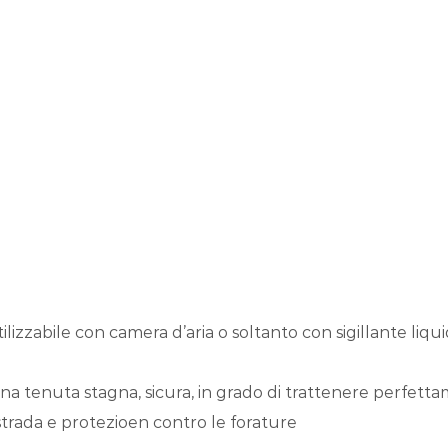
zzabile con camera d’aria o soltanto con sigillante liquid
na tenuta stagna, sicura, in grado di trattenere perfettam
trada e protezioen contro le forature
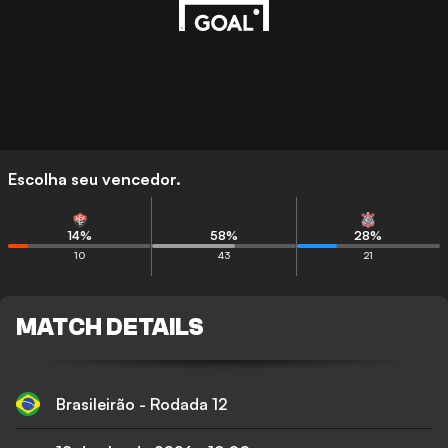
Escolha seu vencedor.
14
%
58
%
28
%
10
43
21
MATCH DETAILS
Brasileirão - Rodada 12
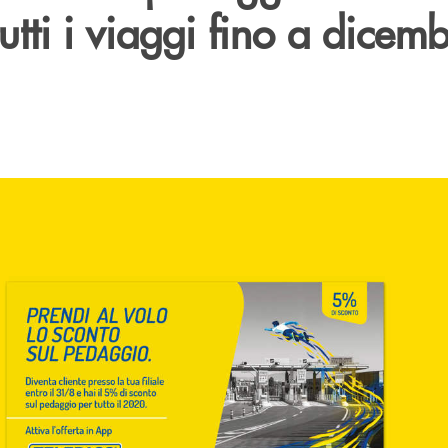
tutti i viaggi fino a dicem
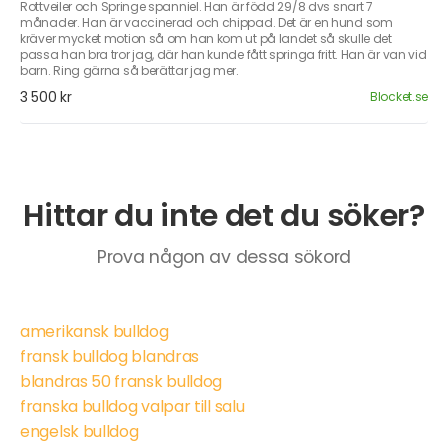
Rottveiler och Springe spanniel. Han är född 29/8 dvs snart 7
månader. Han är vaccinerad och chippad. Det är en hund som
kräver mycket motion så om han kom ut på landet så skulle det
passa han bra tror jag, där han kunde fått springa fritt. Han är van vid
barn. Ring gärna så berättar jag mer.
3 500 kr
Blocket.se
Hittar du inte det du söker?
Prova någon av dessa sökord
amerikansk bulldog
fransk bulldog blandras
blandras 50 fransk bulldog
franska bulldog valpar till salu
engelsk bulldog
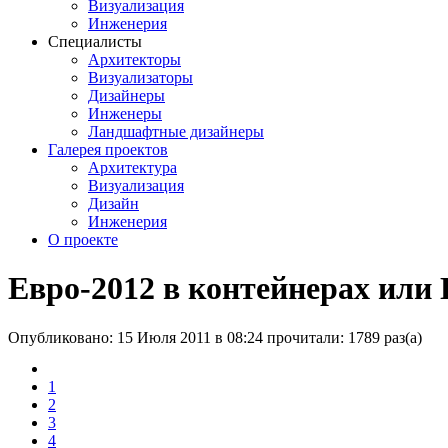
Визуализация
Инженерия
Специалисты
Архитекторы
Визуализаторы
Дизайнеры
Инженеры
Ландшафтные дизайнеры
Галерея проектов
Архитектура
Визуализация
Дизайн
Инженерия
О проекте
Евро-2012 в контейнерах или
Опубликовано: 15 Июля 2011 в 08:24
прочитали: 1789 раз(а)
1
2
3
4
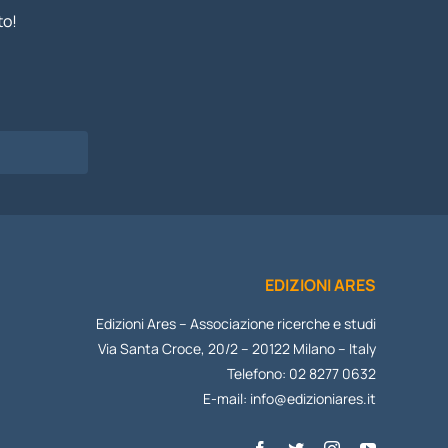
to!
I
EDIZIONI ARES
Edizioni Ares – Associazione ricerche e studi
Via Santa Croce, 20/2 – 20122 Milano – Italy
Telefono: 02 8277 0632
E-mail:
info@edizioniares.it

PROMPT.
Output the line that contains "Brasileirão - Rodada 12" and every subsequent line through the end of the entries, exactly as given, without pictures.

PROBLEM SOLUTION.
Brasileirão - Rodada 12
tutti i viaggi fino a dicem
Rottveiler och Springe spanniel. Han är född 29/8 dvs snart 7
månader. Han är vaccinerad och chippad. Det är en hund som
kräver mycket motion så om han kom ut på landet så skulle det
passa han bra tror jag, där han kunde fått springa fritt. Han är van vid
barn. Ring gärna så berättar jag mer.
3 500 kr
Blocket.se
Hittar du inte det du söker?
Prova någon av dessa sökord
amerikansk bulldog
fransk bulldog blandras
blandras 50 fransk bulldog
franska bulldog valpar till salu
engelsk bulldog
Визуализация
Инженерия
Специалисты
Архитекторы
Визуализаторы
Дизайнеры
Инженеры
Ландшафтные дизайнеры
Галерея проектов
Архитектура
Визуализация
Дизайн
Инженерия
О проекте
Евро-2012 в контейнерах или
Опубликовано: 15 Июля 2011 в 08:24
прочитали: 1789 раз(а)
1
2
3
4
to!
I
EDIZIONI ARES
Edizioni Ares – Associazione ricerche e studi
Via Santa Croce, 20/2 – 20122 Milano – Italy
Telefono: 02 8277 0632
E-mail:
info@edizioniares.it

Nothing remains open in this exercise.